MIAMI – From his balcony, Maurice Watchman complains about the slowdown in search operations, without directly looking at the ruins 12-storey building collapsing on the site, Near Miami, so far four have died and 159 are missing.
“This is not a rescue operation,” he says.
The sense of anger is shared by other locals, who question whether neglect played a role in the surfacing tragedy. It is already known that three years before the collapse, a consultant discovered dangerous evidence “Major structural damage” Concrete slab below the pool deck and “numerous” cracks and collapse of columns, beams and walls of the parking lot under the building.
Local officials say hundreds of firefighters and rescue workers were mobilized to find survivors amid the rubble of the Sampline Towers building, where an unseen area collapsed into the sea early Thursday morning.
Teams operate between piles of concrete and iron, while firefighters drill through walls in hopes of finding survivors. But as the hours go by, the patience and anger of the relatives of the missing increase.
“It’s here, we’ve been told there are hundreds of workers trying to pull people out and rescue them. It’s not a rescue operation, it’s nothing,” Watchman said.
Missing his best friend Syme Rosenberg, his son and daughter-in-law.
Accompanied by Rosenberg’s son – in – law Mike Salberg, the watchman left New York a few hours after the tragedy and rented an apartment in a building next to the Sampline Towers.
“My uncle’s apartment is right there, and that violet column is across the screen door,” Sulberg said, pointing to what the second floor of the building was. “None of the rescued people tried to remove the debris, even with their own hands, trying to remove the people.
He believes there are survivors trapped in air bubbles.
Officials said they understood the families’ frustrations.
“We publish information twice a day about the details of the activities,” Miami-Date County Mayor Daniel Levine Kawa said Friday night.
“There is still hope,” he said, adding that the victims, in this type of disaster, were found alive “a week later” in the accidents.

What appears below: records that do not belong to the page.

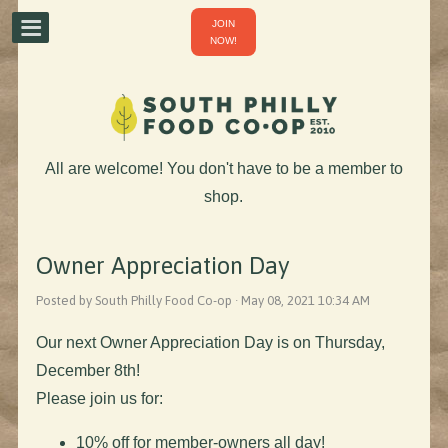
JOIN
NOW!
All are welcome! You don't have to be a member to
shop.
Owner Appreciation Day
Posted by South Philly Food Co-op · May 08, 2021 10:34 AM
Our next Owner Appreciation Day is on Thursday,
December 8th!
Please join us for:
10% off for member-owners all day!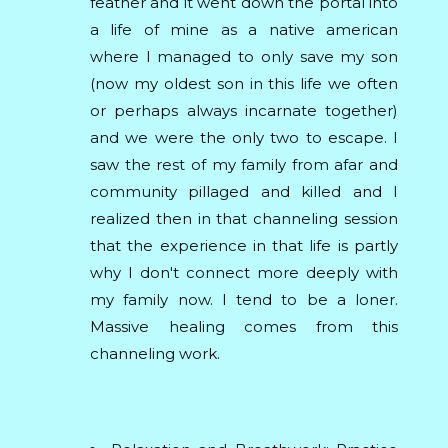
feather and it went down the portal into
a life of mine as a native american
where I managed to only save my son
(now my oldest son in this life we often
or perhaps always incarnate together)
and we were the only two to escape. I
saw the rest of my family from afar and
community pillaged and killed and I
realized then in that channeling session
that the experience in that life is partly
why I don't connect more deeply with
my family now. I tend to be a loner.
Massive healing comes from this
channeling work.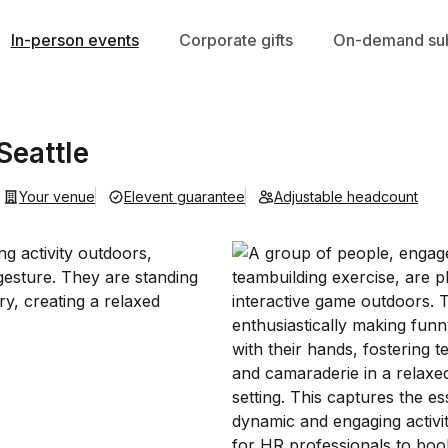
In-person events
Corporate gifts
On-demand sub
Seattle
Your venue
Elevent guarantee
Adjustable headcount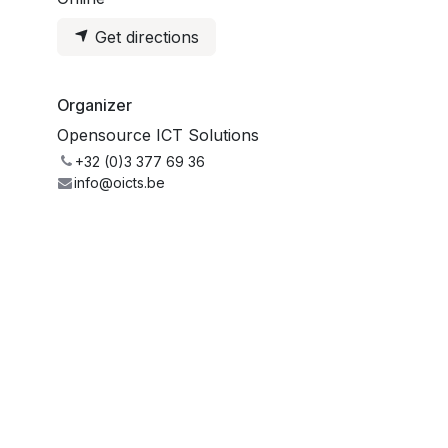
Get directions
Organizer
Opensource ICT Solutions
+32 (0)3 377 69 36
info@oicts.be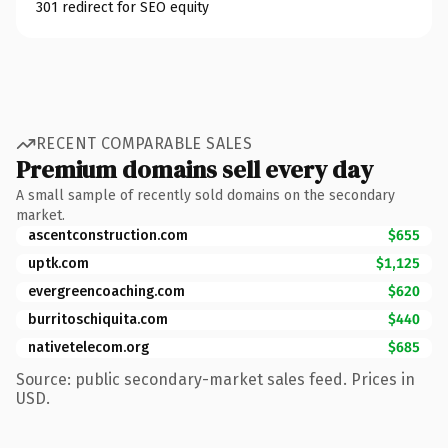
301 redirect for SEO equity
RECENT COMPARABLE SALES
Premium domains sell every day
A small sample of recently sold domains on the secondary
market.
ascentconstruction.com
$655
uptk.com
$1,125
evergreencoaching.com
$620
burritoschiquita.com
$440
nativetelecom.org
$685
Source: public secondary-market sales feed. Prices in
USD.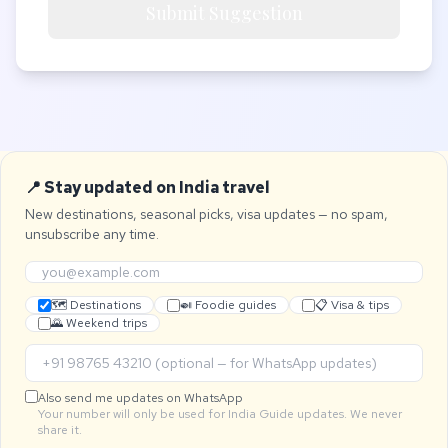
Submit Suggestion
📍 Stay updated on India travel
New destinations, seasonal picks, visa updates — no spam,
unsubscribe any time.
🗺 Destinations
🍛 Foodie guides
📋 Visa & tips
🌄 Weekend trips
Also send me updates on WhatsApp
Your number will only be used for India Guide updates. We never
share it.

Janet Aguero, 46, was with her husband and two children on the 11th floor of the building, on the street side, at dawn. She got up with what appeared to be an “earthquake” and went downstairs with her family to escape.
“I’m angry to think this could have been avoided,” he told AFP.
In the days before the collapse, he said he heard noises and “some strange sounds” while building work was going on.
“I’m lucky to survive, but my family can see what others are doing now. It’s fascinating to see them,” he added. “I want answers. Families deserve it, and if it is ignored someone has to take responsibility.